Wei Dai comments on Towards a mechanistic understanding of corrigibility

Wei Dai 30 Sep 2019 16:23 UTC
LW: 14 AF: 7
AF
I thought Evan’s response was missing my point (that “act-based corrigibility” as used in OP doesn’t seem to be a kind of corrigibility as defined in the original corrigibility paper but just a way to achieve corrigibility) and had a chat with Evan about this on MIRIxDiscord (with Abram joining in). It turns out that by “act-based corrigibility” Evan meant both “a way of achieving something in the corrigibility cluster [by using act-based agents] as well as the particular thing in that cluster that you achieve if you actually get act-based corrigibility to work.”

The three of us talked a bit about finding better terms for these concepts but didn’t come up with any good candidates. My current position is that using “act-based corrigibility” this way is quite confusing and until we come up with better terms we should probably just stick with “achieving corrigibility using act-based agents” and “the kind of corrigibility that act-based agents may be able to achieve” depending on which concept one wants to refer to.
What links here?
- List of resolved confusions about IDA by Wei Dai (30 Sep 2019 20:03 UTC; 97 points)
- Paying the corrigibility tax by Max H (19 Apr 2023 1:57 UTC; 14 points)

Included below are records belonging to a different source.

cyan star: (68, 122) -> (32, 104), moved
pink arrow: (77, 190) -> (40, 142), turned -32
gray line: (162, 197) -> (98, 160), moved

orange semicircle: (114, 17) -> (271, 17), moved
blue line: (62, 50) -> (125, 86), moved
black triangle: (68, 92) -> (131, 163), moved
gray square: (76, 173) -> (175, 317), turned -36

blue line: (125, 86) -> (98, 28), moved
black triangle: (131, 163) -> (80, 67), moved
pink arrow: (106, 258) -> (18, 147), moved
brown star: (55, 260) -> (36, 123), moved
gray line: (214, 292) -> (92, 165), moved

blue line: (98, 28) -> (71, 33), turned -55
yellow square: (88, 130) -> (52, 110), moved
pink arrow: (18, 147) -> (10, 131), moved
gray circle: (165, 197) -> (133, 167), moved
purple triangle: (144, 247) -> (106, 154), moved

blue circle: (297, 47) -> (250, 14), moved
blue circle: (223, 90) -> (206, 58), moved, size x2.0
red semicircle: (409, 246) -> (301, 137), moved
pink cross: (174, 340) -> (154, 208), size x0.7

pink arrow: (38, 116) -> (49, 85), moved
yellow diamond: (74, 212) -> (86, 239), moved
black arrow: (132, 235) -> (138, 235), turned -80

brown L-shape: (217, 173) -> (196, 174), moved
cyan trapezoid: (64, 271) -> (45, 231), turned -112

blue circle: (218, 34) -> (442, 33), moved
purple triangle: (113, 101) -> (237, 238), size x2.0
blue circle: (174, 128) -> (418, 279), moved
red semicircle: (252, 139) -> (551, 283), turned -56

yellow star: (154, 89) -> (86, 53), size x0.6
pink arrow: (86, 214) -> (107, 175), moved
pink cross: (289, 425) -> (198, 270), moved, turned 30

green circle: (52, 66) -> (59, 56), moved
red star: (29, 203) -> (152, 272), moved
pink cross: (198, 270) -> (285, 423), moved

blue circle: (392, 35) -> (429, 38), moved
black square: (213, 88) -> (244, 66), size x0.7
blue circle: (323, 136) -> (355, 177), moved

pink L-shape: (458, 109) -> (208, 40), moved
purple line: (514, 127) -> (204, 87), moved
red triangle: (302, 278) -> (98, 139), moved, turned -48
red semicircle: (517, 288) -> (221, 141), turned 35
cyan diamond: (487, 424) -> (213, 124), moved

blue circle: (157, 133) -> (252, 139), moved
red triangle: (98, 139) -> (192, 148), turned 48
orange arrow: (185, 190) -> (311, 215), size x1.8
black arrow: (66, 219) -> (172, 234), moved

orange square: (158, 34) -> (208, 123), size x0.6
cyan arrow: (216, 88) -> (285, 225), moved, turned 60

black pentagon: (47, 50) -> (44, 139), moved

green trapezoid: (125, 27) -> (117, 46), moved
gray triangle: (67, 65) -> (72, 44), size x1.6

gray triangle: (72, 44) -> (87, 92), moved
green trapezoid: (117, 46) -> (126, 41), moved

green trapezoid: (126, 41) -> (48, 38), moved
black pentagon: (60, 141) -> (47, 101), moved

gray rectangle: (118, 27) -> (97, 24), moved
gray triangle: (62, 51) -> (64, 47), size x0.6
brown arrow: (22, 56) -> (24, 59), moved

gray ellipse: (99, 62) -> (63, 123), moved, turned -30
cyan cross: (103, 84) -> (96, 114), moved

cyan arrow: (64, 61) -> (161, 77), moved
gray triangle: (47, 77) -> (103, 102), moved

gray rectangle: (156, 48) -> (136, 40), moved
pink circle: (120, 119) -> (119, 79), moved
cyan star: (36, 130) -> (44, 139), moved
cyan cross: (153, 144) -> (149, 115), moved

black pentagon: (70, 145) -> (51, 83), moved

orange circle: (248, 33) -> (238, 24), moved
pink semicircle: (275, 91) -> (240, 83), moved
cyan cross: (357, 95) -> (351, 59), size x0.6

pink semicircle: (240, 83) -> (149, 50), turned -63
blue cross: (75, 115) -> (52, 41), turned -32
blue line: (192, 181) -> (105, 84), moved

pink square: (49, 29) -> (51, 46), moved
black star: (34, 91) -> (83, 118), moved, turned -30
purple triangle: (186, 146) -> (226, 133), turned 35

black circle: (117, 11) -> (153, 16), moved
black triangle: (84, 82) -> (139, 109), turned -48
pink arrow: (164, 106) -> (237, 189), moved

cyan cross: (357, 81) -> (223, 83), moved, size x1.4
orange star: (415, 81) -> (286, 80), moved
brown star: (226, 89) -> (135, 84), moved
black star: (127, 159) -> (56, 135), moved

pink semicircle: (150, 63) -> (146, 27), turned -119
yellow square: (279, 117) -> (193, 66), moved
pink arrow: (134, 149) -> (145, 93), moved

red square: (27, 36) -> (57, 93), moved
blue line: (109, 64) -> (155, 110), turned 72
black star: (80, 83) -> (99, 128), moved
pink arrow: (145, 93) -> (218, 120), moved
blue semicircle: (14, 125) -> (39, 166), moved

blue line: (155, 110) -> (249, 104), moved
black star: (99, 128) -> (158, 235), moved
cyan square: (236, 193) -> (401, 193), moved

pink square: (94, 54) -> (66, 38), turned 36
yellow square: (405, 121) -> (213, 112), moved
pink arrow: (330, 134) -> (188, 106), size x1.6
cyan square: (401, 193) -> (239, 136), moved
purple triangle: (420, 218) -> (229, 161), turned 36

- Wei Dai 1 Oct 2019 9:58 UTC
  15 points
  Parent
  
  My current position is that using “act-based corrigibility” this way is quite confusing and until we come up with better terms we should probably just stick with “achieving corrigibility using act-based agents” and “the kind of corrigibility that act-based agents may be able to achieve” depending on which concept one wants to refer to.
  
  Now that I’ve lived with understanding what Evan meant by “act-based corrigibility” for a while, I find that I’m having trouble holding on to my initial feeling of “this is likely to cause confusion to people”, despite consciously trying to, and it’s starting to feel more and more reasonable to use it the way Evan did. It seems like an interesting and revealing case of the illusion of transparency in action.